As a highly aggressive and venomous species, contact with them should be avoided at all costs.

This article will cover some interesting facts about the identification, size, location, venom, and diet of the puff adder.

– Appearance and Description –

The puff adder is a very thick, medium-sized snake, measuring an average of about three feet long.

It is characterized by tan, brown, gold, and even gray skin colors with irregular wavy patterns, alternating between dark and light, along the side of the body.

The subdued colors help them blend in with their natural habitats. Although the sexes are otherwise similar to each other in appearance, females can be distinguished from males by the slightly shorter tail.

The size difference should help quite a bit in the identification of the sexes.

The puff adder can be found in various semi-arid locations, including savannas, open forests, and grasslands, throughout most of sub-Saharan Africa, parts of Arabia, and Morocco.

These snakes do need a source of water nearby and an adequate amount of coverage.
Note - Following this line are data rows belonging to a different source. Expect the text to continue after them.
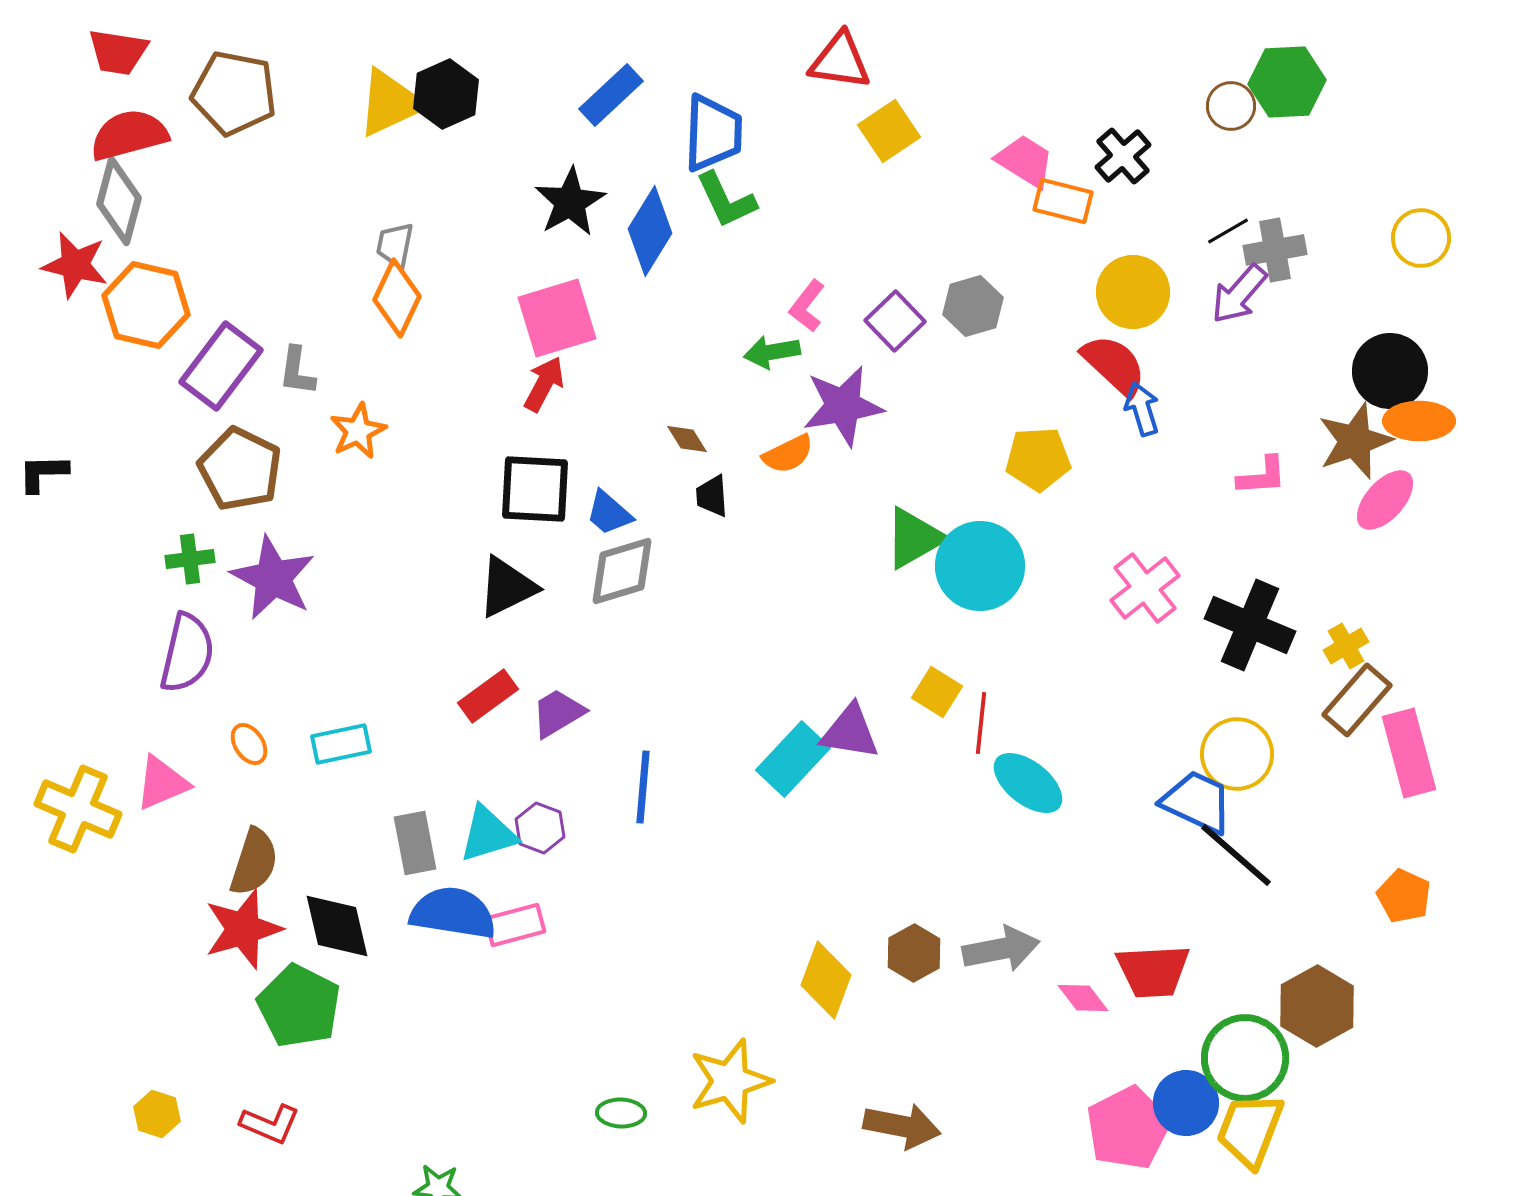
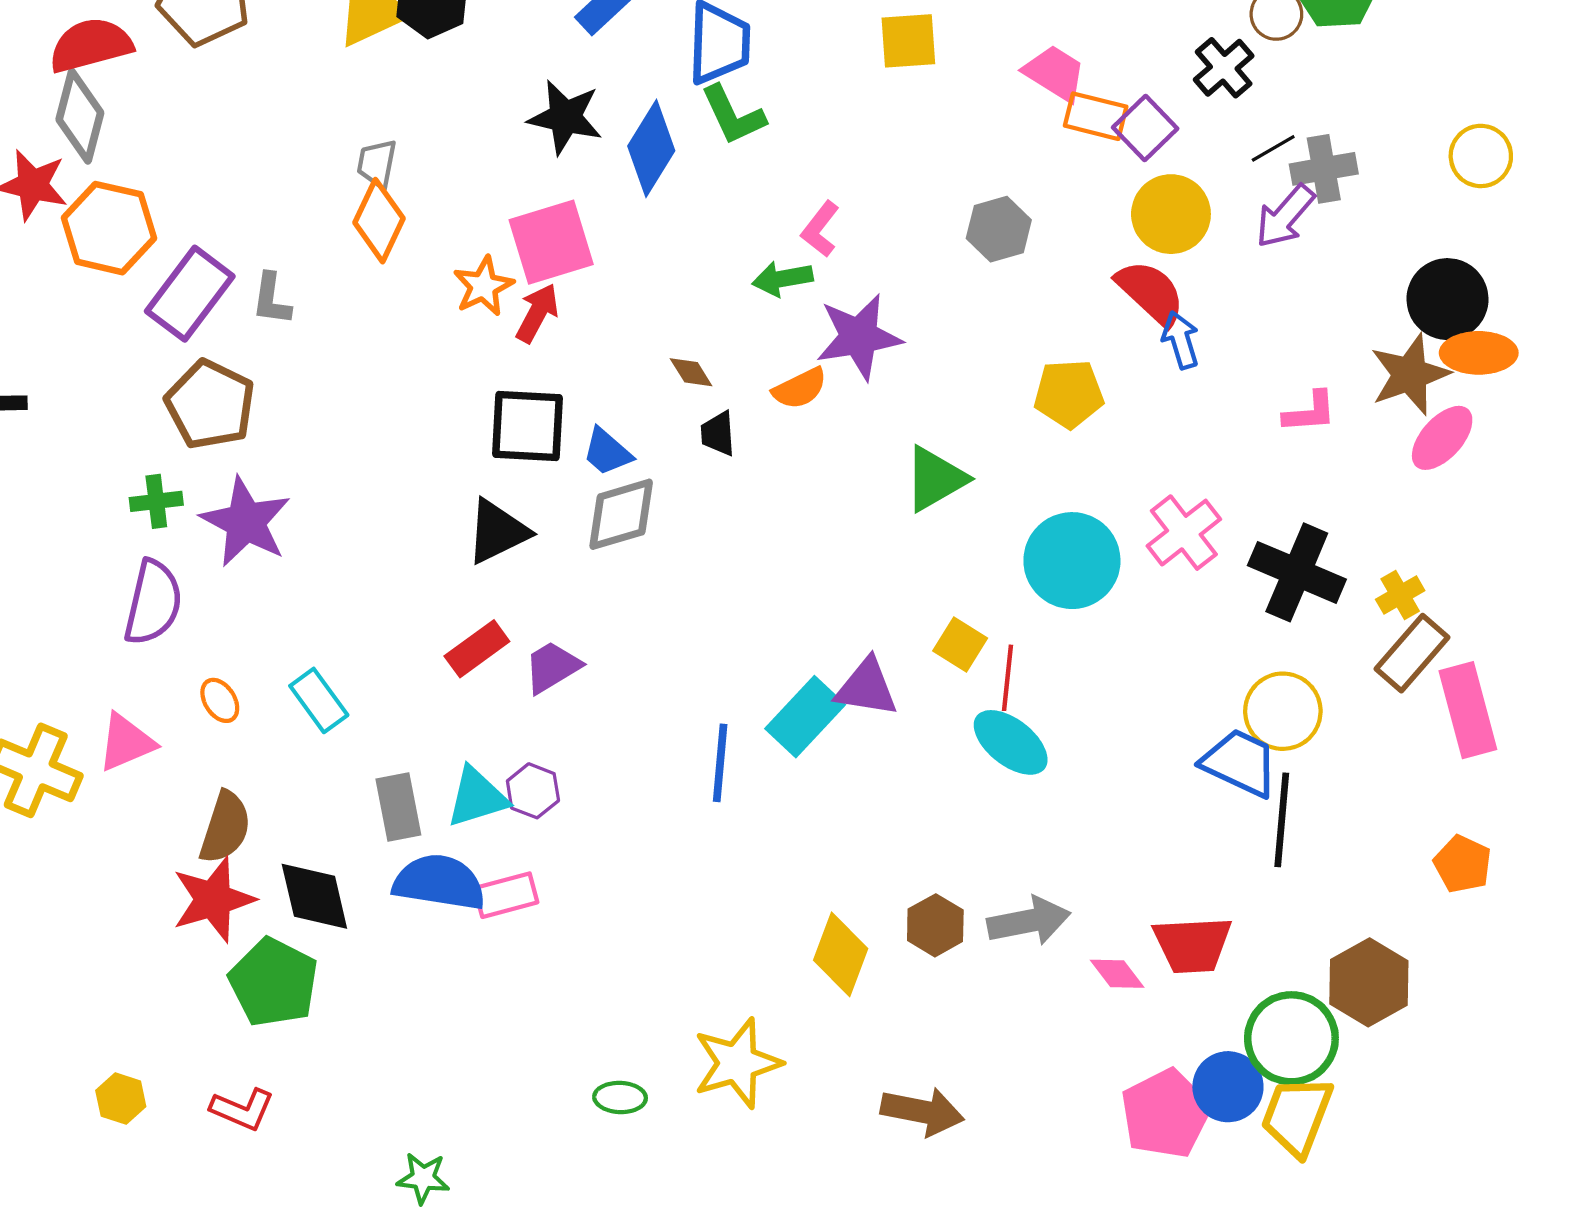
yellow square: (889, 131) -> (908, 41), turned 30
black cross: (1123, 156) -> (1224, 68), moved
black star: (570, 202) -> (565, 117), turned -30
purple square: (895, 321) -> (1145, 128), moved
orange star: (358, 431) -> (483, 286), moved
cyan circle: (980, 566) -> (1072, 561), moved
cyan rectangle: (341, 744) -> (319, 700), turned 66
cyan ellipse: (1028, 783) -> (1011, 742), moved
blue line: (643, 787) -> (720, 763), moved
black line: (1236, 855) -> (1282, 820), turned 54

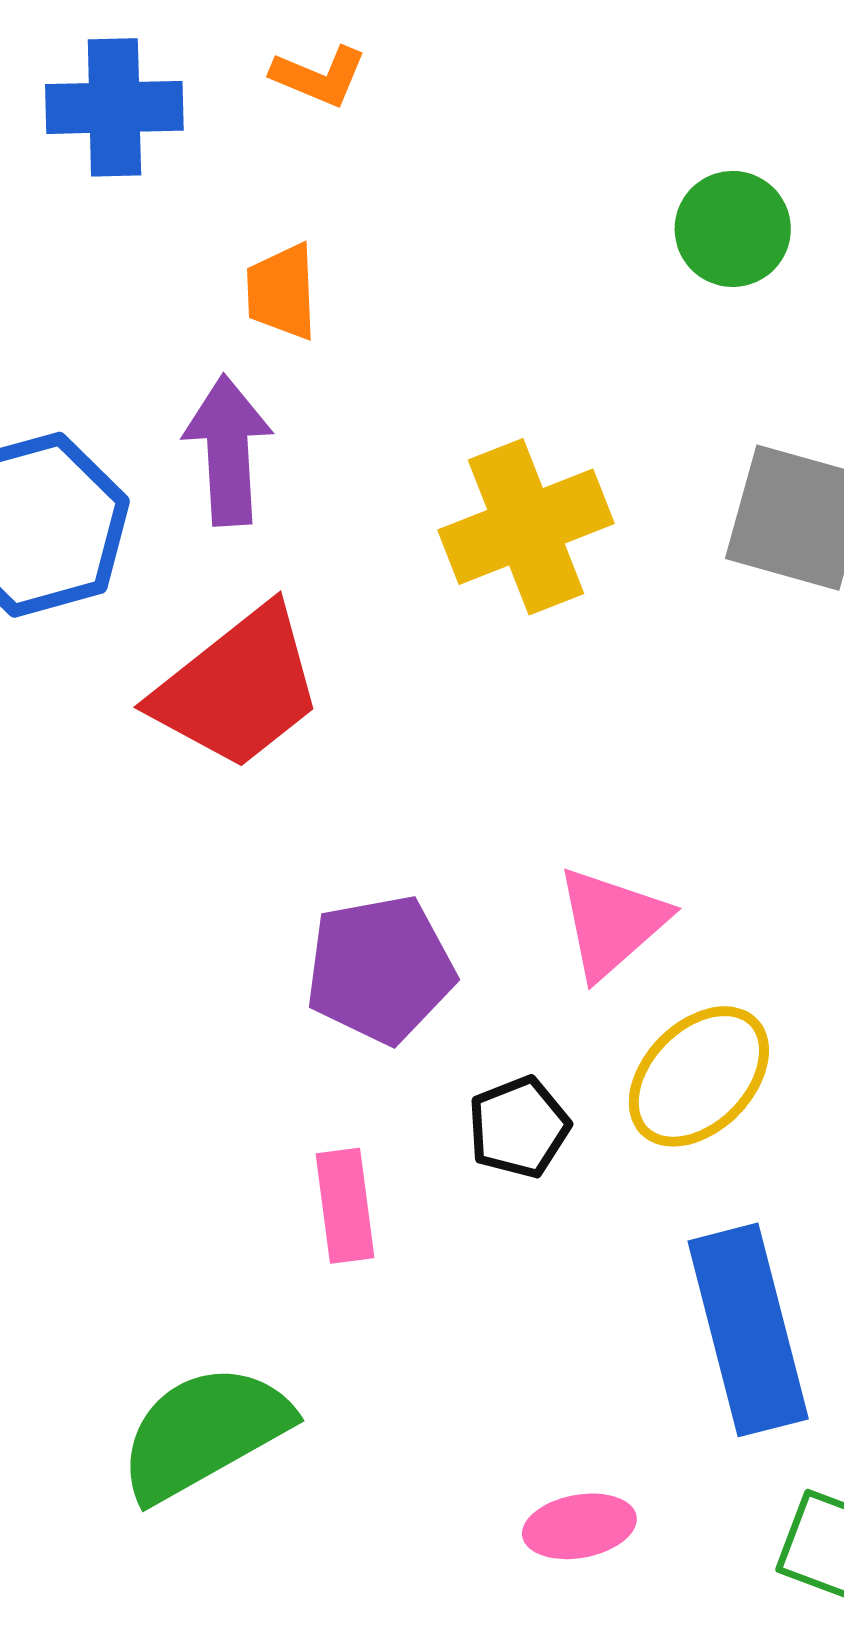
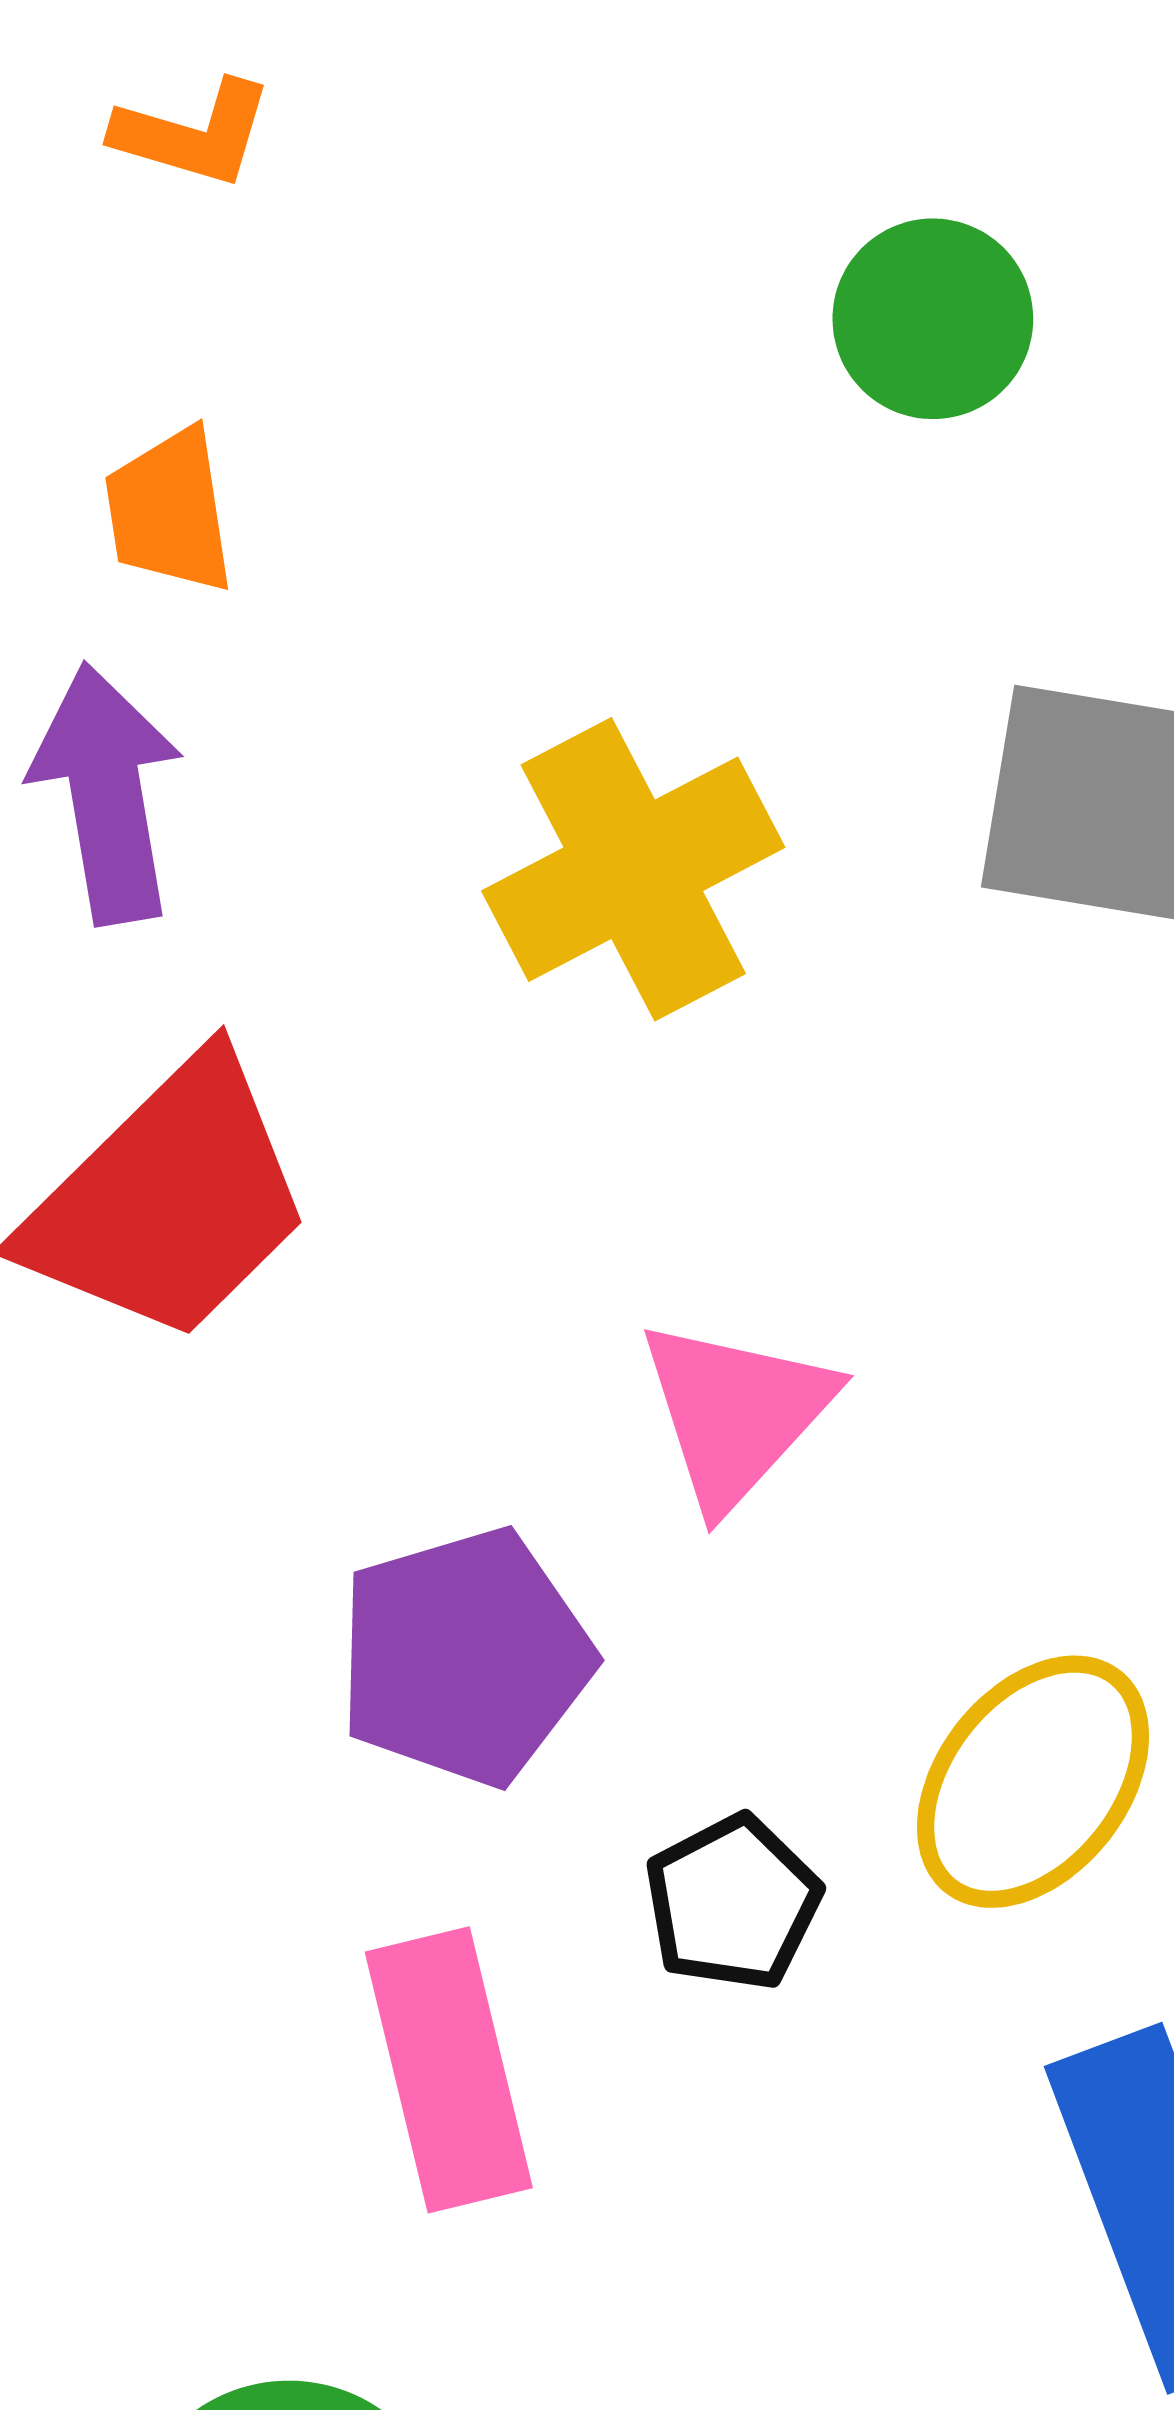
pink triangle: (612, 922) -> (736, 1413), moved
pink rectangle: (345, 1206) -> (449, 2070), size x1.4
However, they are not generally found in the rainforest habitats of central Africa.

The diet of the puff adder consists of rodents, birds, frogs, other reptiles, and even small deer. Juveniles consume smaller animals and insects as well.

Surprisingly, they do provide some benefits to humans. By controlling vermin populations, they prevent pests from consuming crops and spreading diseases (although this is often outweighed by the number of people they kill every year).

How Dangerous Are They?

The puff adder produces a powerful toxin that directly αttαcks and destroys tissue.

Some of the effects of its toxin include bleeding, swelling, pain, nausea, local muscle weakness, and tenderness.

The venom is intended to completely immobilize smaller prey so they cannot escape from or injure the snake in any way.

Although the venom is highly dangerous, the prognosis is generally quite good for people who receive the antivenom treatment in time.

Without the antivenom, however, the fatality rate can easily exceed 15% (depending on the severity of the bite).